Однажды вечером мы сидели в ресторане, где была музыка, музыка в моем вкусе: саксофон издавал стоны и вздыхал, и что-то отбивало ритм все быстрее и быстрее. Потом они сыграли какую-то мелодию, тихую и убаюкивающую, и непонятно откуда возникла плачущая нотка, а ритм был потрясающий. Люди танцевали. Я сказал Хесте: «Потанцуем?» И она кивнула, и мы тоже вошли в круг танцующих. Я знал, что не умею хорошо танцевать и ей это не доставит слишком много радости, но для меня это была возможность ее обнять и быть так близко, что ее прядь касалась моей щеки. Она оказалась маленькой, меньше, чем я думал, и двигалась так, словно у нее не было собственной воли и она была частью меня. Я не понимал, что происходит. Я просто продолжал обнимать ее, а она — меня, со мной никогда еще не было ничего подобного.
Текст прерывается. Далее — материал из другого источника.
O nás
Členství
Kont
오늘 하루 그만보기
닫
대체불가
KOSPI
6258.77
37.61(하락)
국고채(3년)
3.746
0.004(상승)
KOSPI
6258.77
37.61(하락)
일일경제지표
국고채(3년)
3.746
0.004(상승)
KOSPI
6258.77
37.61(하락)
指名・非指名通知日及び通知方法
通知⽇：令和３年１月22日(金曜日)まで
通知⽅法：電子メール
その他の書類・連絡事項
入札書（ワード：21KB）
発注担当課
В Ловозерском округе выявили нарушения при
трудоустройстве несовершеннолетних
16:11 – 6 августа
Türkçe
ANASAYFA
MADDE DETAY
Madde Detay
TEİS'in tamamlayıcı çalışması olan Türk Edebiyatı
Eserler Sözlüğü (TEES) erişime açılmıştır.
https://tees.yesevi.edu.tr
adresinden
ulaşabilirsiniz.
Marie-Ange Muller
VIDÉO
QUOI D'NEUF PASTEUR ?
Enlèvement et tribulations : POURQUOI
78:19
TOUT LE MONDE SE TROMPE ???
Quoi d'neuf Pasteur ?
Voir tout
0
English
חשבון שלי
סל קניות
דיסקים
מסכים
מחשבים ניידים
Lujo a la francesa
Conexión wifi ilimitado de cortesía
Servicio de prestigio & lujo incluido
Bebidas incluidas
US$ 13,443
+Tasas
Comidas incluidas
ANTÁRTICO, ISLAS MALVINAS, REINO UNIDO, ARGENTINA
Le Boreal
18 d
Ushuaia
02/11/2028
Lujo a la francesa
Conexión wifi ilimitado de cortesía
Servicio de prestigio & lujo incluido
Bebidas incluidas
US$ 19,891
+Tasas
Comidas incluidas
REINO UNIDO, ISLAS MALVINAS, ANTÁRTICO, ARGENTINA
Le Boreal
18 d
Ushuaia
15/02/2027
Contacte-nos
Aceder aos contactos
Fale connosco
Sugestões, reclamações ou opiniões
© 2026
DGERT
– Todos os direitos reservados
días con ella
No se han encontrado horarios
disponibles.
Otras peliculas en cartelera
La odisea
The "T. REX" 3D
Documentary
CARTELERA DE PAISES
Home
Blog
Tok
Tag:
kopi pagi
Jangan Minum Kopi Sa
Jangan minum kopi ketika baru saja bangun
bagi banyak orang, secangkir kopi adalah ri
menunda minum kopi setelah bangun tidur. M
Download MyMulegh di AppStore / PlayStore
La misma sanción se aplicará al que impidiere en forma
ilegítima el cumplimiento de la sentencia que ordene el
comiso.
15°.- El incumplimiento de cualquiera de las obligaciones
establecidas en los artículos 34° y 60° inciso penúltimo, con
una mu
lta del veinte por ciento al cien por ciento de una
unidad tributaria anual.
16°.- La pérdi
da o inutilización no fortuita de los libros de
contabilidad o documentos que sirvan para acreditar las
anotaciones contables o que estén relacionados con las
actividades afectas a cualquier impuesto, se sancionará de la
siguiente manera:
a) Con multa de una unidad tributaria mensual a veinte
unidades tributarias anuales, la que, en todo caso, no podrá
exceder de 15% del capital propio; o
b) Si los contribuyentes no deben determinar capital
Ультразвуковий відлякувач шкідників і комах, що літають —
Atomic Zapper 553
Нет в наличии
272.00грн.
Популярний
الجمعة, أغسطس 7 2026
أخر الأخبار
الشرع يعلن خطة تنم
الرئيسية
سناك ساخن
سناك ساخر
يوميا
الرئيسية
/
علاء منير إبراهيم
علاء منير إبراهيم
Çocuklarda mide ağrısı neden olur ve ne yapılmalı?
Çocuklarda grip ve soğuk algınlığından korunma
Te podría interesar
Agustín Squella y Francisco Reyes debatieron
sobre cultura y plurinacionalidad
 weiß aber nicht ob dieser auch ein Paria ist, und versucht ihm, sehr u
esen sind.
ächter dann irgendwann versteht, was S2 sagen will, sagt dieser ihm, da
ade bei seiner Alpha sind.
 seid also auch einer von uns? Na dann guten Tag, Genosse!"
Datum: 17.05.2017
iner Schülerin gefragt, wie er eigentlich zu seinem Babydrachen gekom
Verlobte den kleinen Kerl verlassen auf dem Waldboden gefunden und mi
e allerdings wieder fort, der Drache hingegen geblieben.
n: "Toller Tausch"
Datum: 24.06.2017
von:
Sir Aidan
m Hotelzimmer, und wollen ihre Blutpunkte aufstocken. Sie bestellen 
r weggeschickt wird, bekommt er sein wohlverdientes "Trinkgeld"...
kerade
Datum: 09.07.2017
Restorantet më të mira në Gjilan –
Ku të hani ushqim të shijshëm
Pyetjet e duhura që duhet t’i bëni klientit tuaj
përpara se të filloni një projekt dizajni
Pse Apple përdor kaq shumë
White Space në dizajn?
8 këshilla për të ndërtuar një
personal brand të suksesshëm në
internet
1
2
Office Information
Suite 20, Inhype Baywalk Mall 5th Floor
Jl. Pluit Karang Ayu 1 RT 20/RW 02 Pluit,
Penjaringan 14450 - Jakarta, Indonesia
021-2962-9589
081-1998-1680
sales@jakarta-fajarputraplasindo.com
Когда музыка закончилась, мы ушли. Она перебросила пальто через руку и взяла берет, и мы вышли на улицу; огни мерцали, мимо проплывали лица людей, и я ловил такси. Остановился желтый «ситроен», закрытый и душный, но это не имело значения, и мы сели в него, не говоря ни слова, не зная, что происходит и куда он должен нас везти. Я обнял Хесту, уткнувшись в ее волосы, и почувствовал, как бьется ее сердце и дрожит все тело. Я никогда не думал, что смогу так долго кого-то целовать. Я не произносил ни слова и только прижимался к ней, не отпуская; она совсем неподвижно лежала в моих объятиях, а потом отвернулась, положив мне голову на плечо.

— Хеста, — сказал я, — Хеста, дорогая, ты не против, нет?